壊れた器を、
“また使える日常”へ戻しています。
フランスから届いた、
ひとつのマグカップ。
取れてしまったパーツを、
日本古来の天然漆で丁寧に接着し、
金継ぎでお修理しました。
今回の器は、
割れだけではなく、
表面の釉薬も一部剥がれ、
ところどころ小さな穴ができている状態でした。
そのため、
ただ形を戻すのではなく、
漆で何度も補強を重ねながら、
器としてまた安心して使える状態へ、
少しずつ整えていきます。
金継ぎは、
単に傷を隠して綺麗に見せるための技術ではありません。
壊れたものを捨てず、
手をかけながら、
もう一度暮らしの中で使い続けていく。
そんな日本の“ものを慈しむ文化”の中で、
長く受け継がれてきた修復技術です。
欠けや割れも、
なかったことにするのではなく、
その器が歩んできた時間として受け入れていく。
そこに、
金継ぎならではの静かな美しさがあるように感じています。
海外から届く器にも、
持ち主の暮らしや思い出が、
静かに詰まっています。
またコーヒーを注ぎ、
いつもの時間の中で、
自然に使っていただけますように。
そんな想いで、
ひとつひとつお修理しています。
金継ぎは単なる修理技術ではなく、ものの歴史や持ち主の思いを尊重する日本の文化そのものです。
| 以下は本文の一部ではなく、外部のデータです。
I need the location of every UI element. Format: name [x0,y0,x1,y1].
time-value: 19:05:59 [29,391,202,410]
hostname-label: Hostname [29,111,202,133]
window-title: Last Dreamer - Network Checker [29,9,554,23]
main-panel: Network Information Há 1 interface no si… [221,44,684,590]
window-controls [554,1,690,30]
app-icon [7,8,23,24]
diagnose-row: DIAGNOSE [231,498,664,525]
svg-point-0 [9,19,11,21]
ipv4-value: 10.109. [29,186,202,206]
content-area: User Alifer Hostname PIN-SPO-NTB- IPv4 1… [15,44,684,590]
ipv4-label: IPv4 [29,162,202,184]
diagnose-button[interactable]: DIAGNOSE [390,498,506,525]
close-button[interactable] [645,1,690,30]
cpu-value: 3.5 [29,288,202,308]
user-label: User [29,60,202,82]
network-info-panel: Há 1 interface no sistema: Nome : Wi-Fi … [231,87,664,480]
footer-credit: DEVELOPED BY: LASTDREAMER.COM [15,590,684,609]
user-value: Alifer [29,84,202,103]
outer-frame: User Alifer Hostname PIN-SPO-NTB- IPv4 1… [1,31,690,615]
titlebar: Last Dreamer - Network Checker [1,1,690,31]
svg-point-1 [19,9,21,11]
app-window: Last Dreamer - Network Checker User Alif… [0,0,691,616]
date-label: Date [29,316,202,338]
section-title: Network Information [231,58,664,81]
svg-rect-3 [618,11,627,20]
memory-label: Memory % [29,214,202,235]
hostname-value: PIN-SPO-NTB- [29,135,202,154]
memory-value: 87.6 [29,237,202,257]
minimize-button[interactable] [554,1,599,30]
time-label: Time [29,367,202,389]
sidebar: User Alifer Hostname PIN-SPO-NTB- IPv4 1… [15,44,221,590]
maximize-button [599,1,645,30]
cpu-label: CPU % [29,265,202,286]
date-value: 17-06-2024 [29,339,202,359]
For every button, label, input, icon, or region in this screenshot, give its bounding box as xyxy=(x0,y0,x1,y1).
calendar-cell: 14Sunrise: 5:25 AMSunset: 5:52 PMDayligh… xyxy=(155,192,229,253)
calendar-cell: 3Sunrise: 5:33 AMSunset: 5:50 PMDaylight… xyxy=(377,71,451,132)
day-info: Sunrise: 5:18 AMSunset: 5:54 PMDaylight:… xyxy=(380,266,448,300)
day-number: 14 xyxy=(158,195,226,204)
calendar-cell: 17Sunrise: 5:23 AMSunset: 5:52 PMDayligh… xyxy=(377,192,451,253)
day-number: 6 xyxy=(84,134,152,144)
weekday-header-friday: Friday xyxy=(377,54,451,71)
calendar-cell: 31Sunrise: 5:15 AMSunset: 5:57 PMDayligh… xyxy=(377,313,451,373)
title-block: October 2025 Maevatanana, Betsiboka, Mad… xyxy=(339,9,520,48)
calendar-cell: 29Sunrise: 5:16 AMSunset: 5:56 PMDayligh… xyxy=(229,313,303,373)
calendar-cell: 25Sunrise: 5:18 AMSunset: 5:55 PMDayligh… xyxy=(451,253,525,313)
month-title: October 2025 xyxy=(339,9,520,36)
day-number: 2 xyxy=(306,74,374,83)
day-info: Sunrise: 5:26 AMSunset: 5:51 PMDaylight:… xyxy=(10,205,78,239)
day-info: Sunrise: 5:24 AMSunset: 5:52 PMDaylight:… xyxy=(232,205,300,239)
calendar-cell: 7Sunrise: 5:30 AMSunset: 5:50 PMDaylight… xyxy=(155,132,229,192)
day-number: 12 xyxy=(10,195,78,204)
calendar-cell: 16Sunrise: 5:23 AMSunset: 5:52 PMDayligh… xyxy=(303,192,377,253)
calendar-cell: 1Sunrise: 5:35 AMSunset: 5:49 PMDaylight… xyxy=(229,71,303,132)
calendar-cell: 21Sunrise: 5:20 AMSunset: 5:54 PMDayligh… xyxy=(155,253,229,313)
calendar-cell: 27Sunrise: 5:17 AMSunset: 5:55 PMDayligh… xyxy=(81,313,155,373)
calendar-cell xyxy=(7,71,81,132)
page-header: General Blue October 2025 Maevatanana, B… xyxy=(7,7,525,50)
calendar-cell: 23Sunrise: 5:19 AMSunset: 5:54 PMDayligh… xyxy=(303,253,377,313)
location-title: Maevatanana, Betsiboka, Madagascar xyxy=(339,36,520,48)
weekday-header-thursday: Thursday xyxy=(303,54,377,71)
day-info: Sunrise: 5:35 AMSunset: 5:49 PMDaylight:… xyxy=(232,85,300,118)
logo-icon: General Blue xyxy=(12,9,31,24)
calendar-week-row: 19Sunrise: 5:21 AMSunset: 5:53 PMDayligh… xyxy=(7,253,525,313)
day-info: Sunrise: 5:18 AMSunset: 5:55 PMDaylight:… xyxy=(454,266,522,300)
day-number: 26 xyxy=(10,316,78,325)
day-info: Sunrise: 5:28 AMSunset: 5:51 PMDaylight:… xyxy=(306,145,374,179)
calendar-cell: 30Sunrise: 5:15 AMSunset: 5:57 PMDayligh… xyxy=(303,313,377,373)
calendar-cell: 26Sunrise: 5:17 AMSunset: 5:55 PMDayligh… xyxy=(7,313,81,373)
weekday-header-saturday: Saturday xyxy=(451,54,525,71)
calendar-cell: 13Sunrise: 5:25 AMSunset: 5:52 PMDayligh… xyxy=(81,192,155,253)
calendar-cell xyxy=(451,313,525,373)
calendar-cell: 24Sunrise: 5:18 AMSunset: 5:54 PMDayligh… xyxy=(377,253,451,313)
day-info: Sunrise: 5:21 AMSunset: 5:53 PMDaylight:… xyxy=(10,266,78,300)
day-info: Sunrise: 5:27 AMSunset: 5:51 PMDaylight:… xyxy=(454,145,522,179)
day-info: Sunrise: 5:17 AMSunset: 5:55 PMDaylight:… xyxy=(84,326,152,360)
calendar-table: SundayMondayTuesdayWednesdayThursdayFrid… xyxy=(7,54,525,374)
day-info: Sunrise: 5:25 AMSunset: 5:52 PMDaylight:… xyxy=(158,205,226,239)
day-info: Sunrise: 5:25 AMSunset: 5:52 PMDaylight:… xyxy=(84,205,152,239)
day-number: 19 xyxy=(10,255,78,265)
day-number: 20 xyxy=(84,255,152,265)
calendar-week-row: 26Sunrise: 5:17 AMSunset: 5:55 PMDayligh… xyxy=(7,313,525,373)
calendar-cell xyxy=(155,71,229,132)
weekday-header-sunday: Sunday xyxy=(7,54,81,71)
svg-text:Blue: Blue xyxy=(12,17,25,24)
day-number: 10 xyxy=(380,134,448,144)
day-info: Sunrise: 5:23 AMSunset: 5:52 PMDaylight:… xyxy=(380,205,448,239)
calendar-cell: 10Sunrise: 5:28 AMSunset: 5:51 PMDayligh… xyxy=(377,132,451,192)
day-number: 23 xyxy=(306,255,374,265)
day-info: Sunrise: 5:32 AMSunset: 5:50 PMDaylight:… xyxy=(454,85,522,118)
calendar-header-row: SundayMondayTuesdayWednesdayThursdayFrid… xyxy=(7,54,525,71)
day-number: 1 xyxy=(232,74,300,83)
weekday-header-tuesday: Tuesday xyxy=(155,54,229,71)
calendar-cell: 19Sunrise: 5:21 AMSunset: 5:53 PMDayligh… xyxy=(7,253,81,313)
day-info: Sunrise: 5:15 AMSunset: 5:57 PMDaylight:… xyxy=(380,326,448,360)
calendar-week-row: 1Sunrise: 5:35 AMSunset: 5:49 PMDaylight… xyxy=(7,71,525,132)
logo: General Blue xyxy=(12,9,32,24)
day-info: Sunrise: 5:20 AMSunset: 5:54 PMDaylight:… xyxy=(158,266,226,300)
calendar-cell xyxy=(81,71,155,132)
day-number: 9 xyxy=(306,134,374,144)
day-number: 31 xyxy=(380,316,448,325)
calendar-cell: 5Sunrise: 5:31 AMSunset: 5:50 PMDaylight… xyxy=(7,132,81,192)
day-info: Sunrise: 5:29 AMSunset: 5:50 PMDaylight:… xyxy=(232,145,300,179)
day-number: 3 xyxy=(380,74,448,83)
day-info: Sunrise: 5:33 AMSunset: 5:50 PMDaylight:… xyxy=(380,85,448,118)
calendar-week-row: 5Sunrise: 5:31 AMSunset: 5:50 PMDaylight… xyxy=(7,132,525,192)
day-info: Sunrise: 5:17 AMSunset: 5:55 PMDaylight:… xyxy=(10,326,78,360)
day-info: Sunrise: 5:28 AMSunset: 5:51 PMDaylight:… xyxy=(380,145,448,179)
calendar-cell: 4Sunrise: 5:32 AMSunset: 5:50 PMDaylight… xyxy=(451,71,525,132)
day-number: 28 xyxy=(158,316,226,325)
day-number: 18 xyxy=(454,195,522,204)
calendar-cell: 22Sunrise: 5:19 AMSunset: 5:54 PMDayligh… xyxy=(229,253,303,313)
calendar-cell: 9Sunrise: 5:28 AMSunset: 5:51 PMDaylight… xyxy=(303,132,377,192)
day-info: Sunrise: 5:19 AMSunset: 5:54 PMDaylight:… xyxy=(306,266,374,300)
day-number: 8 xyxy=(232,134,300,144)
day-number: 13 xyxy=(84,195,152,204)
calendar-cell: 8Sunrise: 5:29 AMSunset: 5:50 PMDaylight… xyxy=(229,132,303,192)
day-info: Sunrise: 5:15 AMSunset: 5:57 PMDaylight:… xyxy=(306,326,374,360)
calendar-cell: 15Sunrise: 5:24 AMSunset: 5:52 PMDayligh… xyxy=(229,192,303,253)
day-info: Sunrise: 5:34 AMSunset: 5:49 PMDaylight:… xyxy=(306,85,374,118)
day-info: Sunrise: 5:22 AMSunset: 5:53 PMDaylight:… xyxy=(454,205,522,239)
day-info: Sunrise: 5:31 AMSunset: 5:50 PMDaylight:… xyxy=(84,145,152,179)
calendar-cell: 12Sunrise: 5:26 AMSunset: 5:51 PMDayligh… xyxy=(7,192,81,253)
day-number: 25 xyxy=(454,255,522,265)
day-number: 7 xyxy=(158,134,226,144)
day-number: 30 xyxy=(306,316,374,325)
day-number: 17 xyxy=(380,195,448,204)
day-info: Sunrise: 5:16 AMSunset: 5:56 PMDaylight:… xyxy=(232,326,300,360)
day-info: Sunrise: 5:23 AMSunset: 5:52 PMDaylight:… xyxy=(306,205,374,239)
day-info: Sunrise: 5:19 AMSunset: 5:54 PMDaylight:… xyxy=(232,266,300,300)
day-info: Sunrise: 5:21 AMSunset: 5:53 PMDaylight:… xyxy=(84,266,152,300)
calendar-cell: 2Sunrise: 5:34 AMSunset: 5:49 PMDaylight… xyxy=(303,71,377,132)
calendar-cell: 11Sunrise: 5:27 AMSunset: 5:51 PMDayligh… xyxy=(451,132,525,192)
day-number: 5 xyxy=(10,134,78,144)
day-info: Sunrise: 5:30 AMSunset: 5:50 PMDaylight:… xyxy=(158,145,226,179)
私自身、昔使っていたお気に入りの陶器が割れてしまったとき、この技術に出会い、とても感動した経験があります。 器の欠けや割れは経年の証として残しつつ、天然の漆を何度も重ね塗りして補強することで、丈夫で安全にまた使い続けられるのが金継ぎの魅力です。表面の釉薬が剥がれる場合も、漆が穴を埋めることで器の機能性を回復させます。欧米など海外の器もこの技術で修復されることで、異国の文化と日本の伝統が融合した新しい価値が生まれています。 特にコーヒーや紅茶を楽しむ時間に、金継ぎで修復されたマグカップを使うと、ひとつひとつに込められた暮らしの記憶を感じられ、より味わい深く感じられることが多いです。修復の過程を通じて、物を大切にする心や持続可能な暮らし方への意識も自然と高まるでしょう。 このように、金継ぎは単に美しさを取り戻すだけでなく、物語を紡ぎながら日常の中で使い続ける喜びを教えてくれます。今後もお気に入りの器を長く愛用したい方には、ぜひこの日本の伝統技術をおすすめしたいです。